The “unprecedented” shot required the sniper to take wind, ballistics and the curvature of the Earth into account.
A sniper in the Canadian special forces has broken a British-held record for the longest confirmed kill after shooting dead an IS fighter from more than two miles away.
The bullet was fired from a high-rise building with a McMillan TAC-50 sniper rifle in Iraq, a military source told Toronto’s Globe and Mail newspaper.
It took less than 10 seconds to travel 3,540 metres (2.19 miles) – approximately the distance between Big Ben and the Tower of London.
“The shot in question actually disrupted a Daesh (Islamic State) attack on Iraqi security forces,” the source said.
“Instead of dropping a bomb that could potentially kill civilians in the area, it is a very precise application of force and because it was so far way, the bad guys didn’t have a clue what was happening.”
The previous record for longest confirmed kill was set by British Army sniper Craig Harrison, who shot two militants in Helmand Province, Afghanistan, from 2,475 metres (1.53 miles).
The Canadian Special Operations Command confirmed that a member of its Joint Task Force 2 “successfully hit a target”, but refused to say when the shot was fired.
It said: “For operational security reasons and to preserve the safety of our personnel and our Coalition partners we will not discuss precise details on when and how this incident took place.”
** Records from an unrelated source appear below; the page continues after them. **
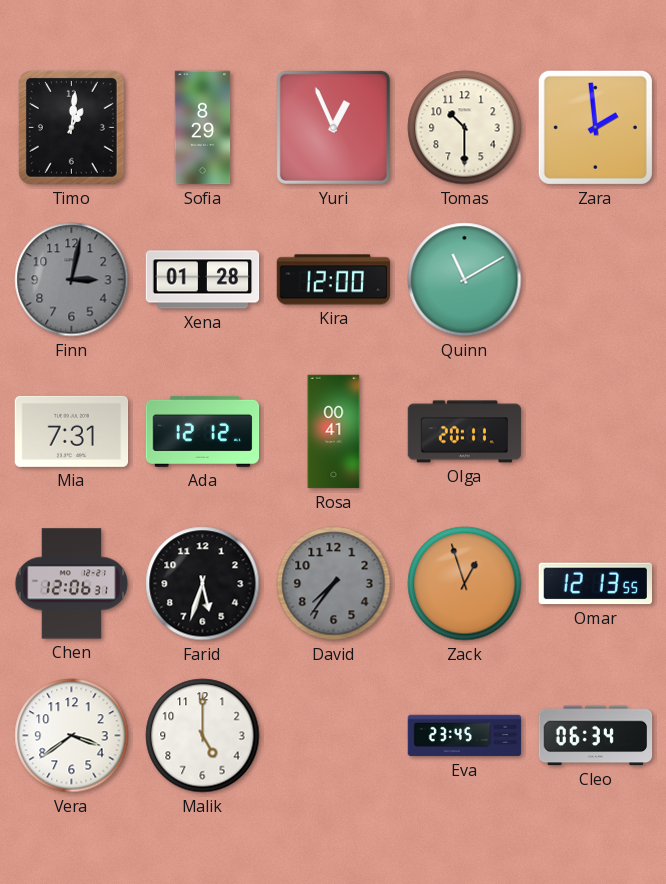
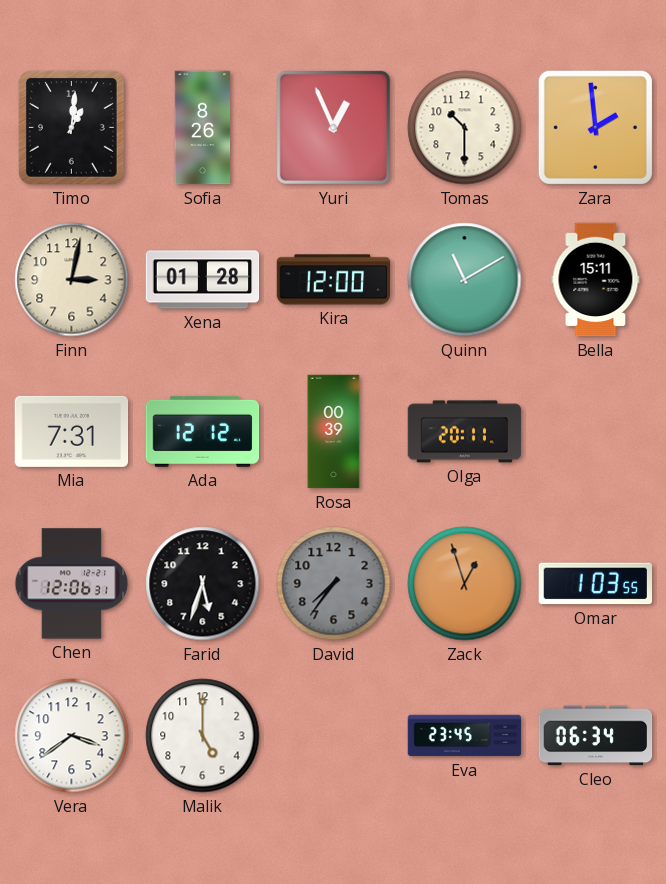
Sofia: 8:29 -> 8:26
Finn dial: grey -> cream
Bella: none -> 15:11
Rosa: 00:41 -> 00:39
Omar: 12:13 -> 1:03
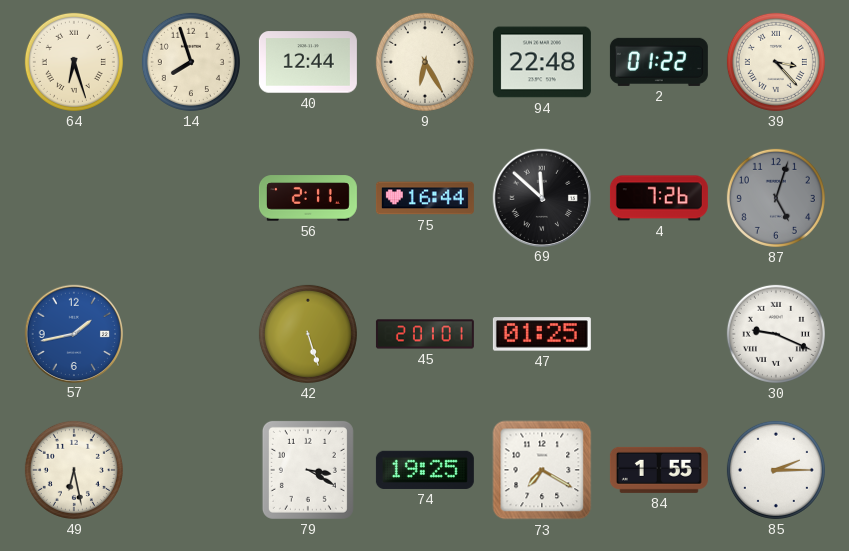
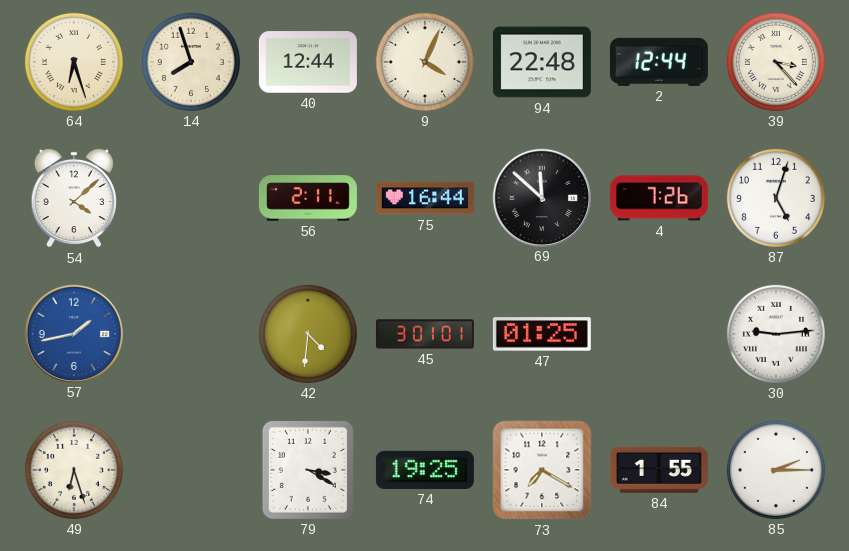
9: 6:25 -> 4:04
2: 01:22 -> 12:44
54: none -> 4:08
87 dial: grey -> white
42: 5:27 -> 4:31
45: 2:01 -> 3:01
30: 9:19 -> 9:14
49: 6:28 -> 6:27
The shot was independently verified by camera and required the sniper to take wind, ballistics and the curvature of the Earth into account.
Canadian major general Michael Rouleau described the kill as “unprecedented”.
“In this case, there was a digital record from another observation post, actually unknown to the sniper in question,” he told the Globe and Mail.
“I have reviewed it and it has been reviewed by some of our allies as well. This is an irrefutable act.”
He added: “There is an element of art involved where the sniper actually has to estimate where the Daesh fighter is going to be, because when he pulls the trigger, there is just under 10 seconds of time of flight for the round.
“There is a lot of science involved in terms of the ballistic calculations but there is a subjective element of assessing what the winds are doing and whatnot.”